### [YOUR INSTRUCTIONS]
Write out the listing exactly, dropping any picture it contains.

### [DATA IN THIS EXERCISE]
────
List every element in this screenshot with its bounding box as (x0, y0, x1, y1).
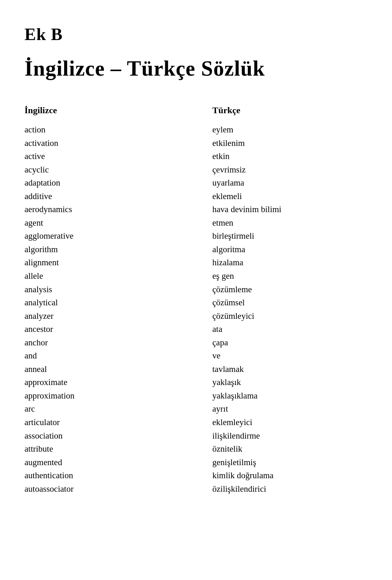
english-entry: acyclic (24, 163, 180, 177)
turkish-entry: özilişkilendirici (212, 482, 368, 496)
ek-b-label: Ek B (24, 25, 368, 44)
turkish-column: Türkçe eylemetkilenimetkinçevrimsizuyarl… (196, 105, 368, 495)
turkish-entry: çevrimsiz (212, 163, 368, 177)
turkish-entry: kimlik doğrulama (212, 469, 368, 482)
turkish-entry: birleştirmeli (212, 229, 368, 243)
english-entry: association (24, 429, 180, 443)
turkish-column-header: Türkçe (212, 105, 368, 116)
english-column: İngilizce actionactivationactiveacyclica… (24, 105, 196, 495)
english-entry: allele (24, 269, 180, 283)
turkish-entry: ayrıt (212, 402, 368, 416)
turkish-entry: ata (212, 322, 368, 336)
english-entry: approximation (24, 389, 180, 403)
english-entry: anneal (24, 363, 180, 376)
english-entry: analytical (24, 296, 180, 309)
english-entry: articulator (24, 416, 180, 429)
english-column-header: İngilizce (24, 105, 180, 116)
turkish-entry: eklemleyici (212, 416, 368, 429)
english-entries-list: actionactivationactiveacyclicadaptationa… (24, 123, 180, 495)
english-entry: ancestor (24, 322, 180, 336)
english-entry: approximate (24, 376, 180, 389)
turkish-entry: genişletilmiş (212, 456, 368, 469)
english-entry: agglomerative (24, 229, 180, 243)
turkish-entry: tavlamak (212, 363, 368, 376)
english-entry: additive (24, 190, 180, 203)
english-entry: action (24, 123, 180, 137)
page-header: Ek B İngilizce – Türkçe Sözlük (24, 25, 368, 81)
english-entry: anchor (24, 336, 180, 349)
turkish-entry: yaklaşık (212, 376, 368, 389)
english-entry: active (24, 150, 180, 163)
english-entry: arc (24, 402, 180, 416)
turkish-entry: etkin (212, 150, 368, 163)
turkish-entry: etkilenim (212, 137, 368, 150)
turkish-entry: çözümsel (212, 296, 368, 309)
english-entry: activation (24, 137, 180, 150)
english-entry: autoassociator (24, 482, 180, 496)
english-entry: aerodynamics (24, 203, 180, 216)
english-entry: analysis (24, 283, 180, 296)
turkish-entry: çözümleme (212, 283, 368, 296)
turkish-entry: eylem (212, 123, 368, 137)
turkish-entry: hava devinim bilimi (212, 203, 368, 216)
dictionary-section: İngilizce actionactivationactiveacyclica… (24, 105, 368, 495)
english-entry: adaptation (24, 176, 180, 190)
turkish-entry: hizalama (212, 256, 368, 269)
turkish-entries-list: eylemetkilenimetkinçevrimsizuyarlamaekle… (212, 123, 368, 495)
english-entry: algorithm (24, 243, 180, 256)
english-entry: agent (24, 216, 180, 230)
turkish-entry: ilişkilendirme (212, 429, 368, 443)
turkish-entry: algoritma (212, 243, 368, 256)
english-entry: augmented (24, 456, 180, 469)
turkish-entry: çözümleyici (212, 309, 368, 323)
turkish-entry: uyarlama (212, 176, 368, 190)
english-entry: analyzer (24, 309, 180, 323)
turkish-entry: ve (212, 349, 368, 363)
english-entry: alignment (24, 256, 180, 269)
english-entry: attribute (24, 442, 180, 456)
main-title: İngilizce – Türkçe Sözlük (24, 56, 368, 81)
english-entry: and (24, 349, 180, 363)
turkish-entry: eklemeli (212, 190, 368, 203)
turkish-entry: etmen (212, 216, 368, 230)
turkish-entry: eş gen (212, 269, 368, 283)
turkish-entry: öznitelik (212, 442, 368, 456)
english-entry: authentication (24, 469, 180, 482)
turkish-entry: çapa (212, 336, 368, 349)
turkish-entry: yaklaşıklama (212, 389, 368, 403)
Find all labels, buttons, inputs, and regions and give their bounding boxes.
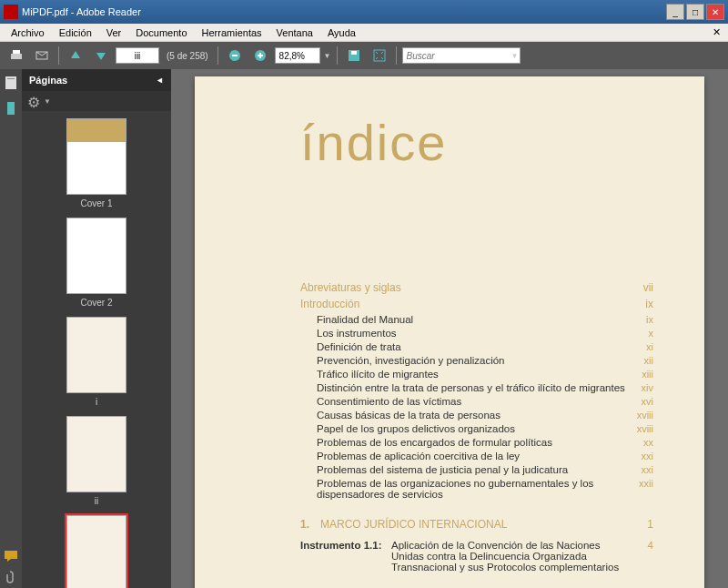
────
### [ANSWER TO THE EXERCISE]
List every element in this screenshot with its bounding box as (x0, y0, x1, y1).
english-entry: acyclic (24, 163, 180, 177)
turkish-entry: özilişkilendirici (212, 482, 368, 496)
ek-b-label: Ek B (24, 25, 368, 44)
turkish-column: Türkçe eylemetkilenimetkinçevrimsizuyarl… (196, 105, 368, 495)
turkish-entry: çevrimsiz (212, 163, 368, 177)
turkish-entry: kimlik doğrulama (212, 469, 368, 482)
turkish-entry: birleştirmeli (212, 229, 368, 243)
english-entry: association (24, 429, 180, 443)
turkish-column-header: Türkçe (212, 105, 368, 116)
english-column: İngilizce actionactivationactiveacyclica… (24, 105, 196, 495)
english-entry: allele (24, 269, 180, 283)
turkish-entry: ayrıt (212, 402, 368, 416)
turkish-entry: ata (212, 322, 368, 336)
english-entry: approximation (24, 389, 180, 403)
english-entry: anneal (24, 363, 180, 376)
english-entry: analytical (24, 296, 180, 309)
english-entry: articulator (24, 416, 180, 429)
english-column-header: İngilizce (24, 105, 180, 116)
turkish-entry: eklemleyici (212, 416, 368, 429)
english-entries-list: actionactivationactiveacyclicadaptationa… (24, 123, 180, 495)
english-entry: ancestor (24, 322, 180, 336)
english-entry: approximate (24, 376, 180, 389)
turkish-entry: genişletilmiş (212, 456, 368, 469)
english-entry: agglomerative (24, 229, 180, 243)
turkish-entry: tavlamak (212, 363, 368, 376)
english-entry: additive (24, 190, 180, 203)
english-entry: action (24, 123, 180, 137)
page-header: Ek B İngilizce – Türkçe Sözlük (24, 25, 368, 81)
english-entry: anchor (24, 336, 180, 349)
turkish-entry: yaklaşık (212, 376, 368, 389)
english-entry: active (24, 150, 180, 163)
english-entry: arc (24, 402, 180, 416)
turkish-entry: etkin (212, 150, 368, 163)
turkish-entry: etkilenim (212, 137, 368, 150)
turkish-entry: çözümsel (212, 296, 368, 309)
english-entry: activation (24, 137, 180, 150)
english-entry: autoassociator (24, 482, 180, 496)
english-entry: aerodynamics (24, 203, 180, 216)
english-entry: analysis (24, 283, 180, 296)
turkish-entry: çözümleme (212, 283, 368, 296)
turkish-entry: eylem (212, 123, 368, 137)
turkish-entry: hava devinim bilimi (212, 203, 368, 216)
dictionary-section: İngilizce actionactivationactiveacyclica… (24, 105, 368, 495)
english-entry: adaptation (24, 176, 180, 190)
turkish-entry: hizalama (212, 256, 368, 269)
turkish-entries-list: eylemetkilenimetkinçevrimsizuyarlamaekle… (212, 123, 368, 495)
english-entry: algorithm (24, 243, 180, 256)
english-entry: agent (24, 216, 180, 230)
turkish-entry: ilişkilendirme (212, 429, 368, 443)
turkish-entry: algoritma (212, 243, 368, 256)
english-entry: augmented (24, 456, 180, 469)
turkish-entry: çözümleyici (212, 309, 368, 323)
turkish-entry: uyarlama (212, 176, 368, 190)
english-entry: analyzer (24, 309, 180, 323)
turkish-entry: ve (212, 349, 368, 363)
english-entry: alignment (24, 256, 180, 269)
english-entry: attribute (24, 442, 180, 456)
main-title: İngilizce – Türkçe Sözlük (24, 56, 368, 81)
english-entry: and (24, 349, 180, 363)
turkish-entry: eklemeli (212, 190, 368, 203)
turkish-entry: etmen (212, 216, 368, 230)
turkish-entry: eş gen (212, 269, 368, 283)
turkish-entry: öznitelik (212, 442, 368, 456)
english-entry: authentication (24, 469, 180, 482)
turkish-entry: çapa (212, 336, 368, 349)
turkish-entry: yaklaşıklama (212, 389, 368, 403)
Find all labels, buttons, inputs, and regions and give their bounding boxes.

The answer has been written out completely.